3RD SPACE
SPRING/BREAK Art Show, Special Projects | New York, NY

September 4—9, 2024


“3RD SPACE” is a collection of work that explores the intersection of art, feminism, and technology. This group exhibition brings together five artists who have been collaborating online since 2021. The title aims to define the undercurrent of the interior and exterior in the artist’s work, but also a third distinct space. As much as making is part of each artist’s practice, so too, is online collaboration. The artists work independently drawing from inter-personal experiences, memories, and lived experiences. The second space is the exterior environment these artists interact with—communities, neighborhoods, galleries, and other artists. The third space is virtual. In this space, anything can happen. People from around the world can come together, new communities are formed, and ideas are exchanged.

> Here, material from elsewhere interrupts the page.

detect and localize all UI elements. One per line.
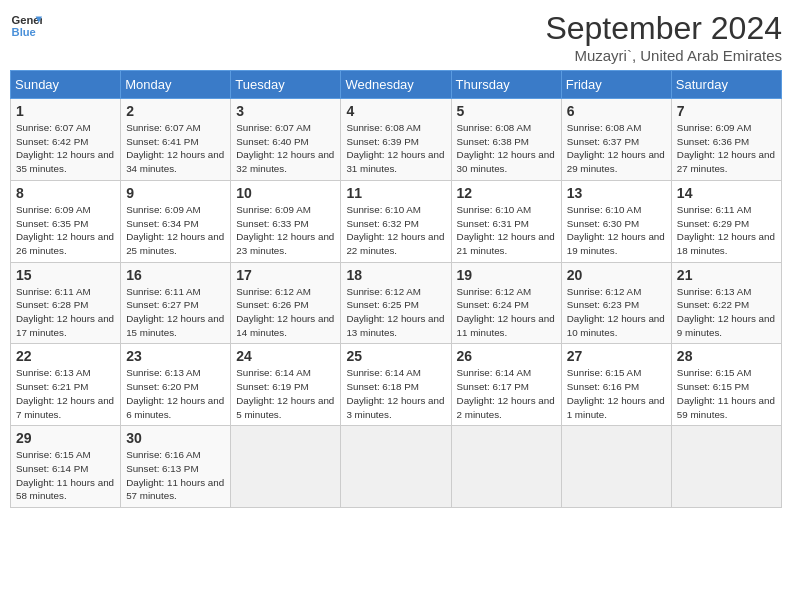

Marisa Bernotti blends her work as an agricultural machinery parts distributor with performance to reveal the complexity between environmental degradation, capitalist patriarchal structures, and holistic agricultural models in rural Uruguay. Through photography, video, and performance, Brazilian artist Carolina Chediak documents the renovation of her childhood home repurposed into an art residency space while wrestling with childhood and adult memories. Austrian artist Nina Gospodin combines her engineering skills with painting and sculpture to deconstruct architecture. Fiber artist Linda Marcus uses embroidery, found objects such as neon lights, and hand dyeing techniques to map out her life decisions. U.S.-Hong Kong based artist Tamera Bedford mixes Western and Asian imagery that explores perception distorted by distance.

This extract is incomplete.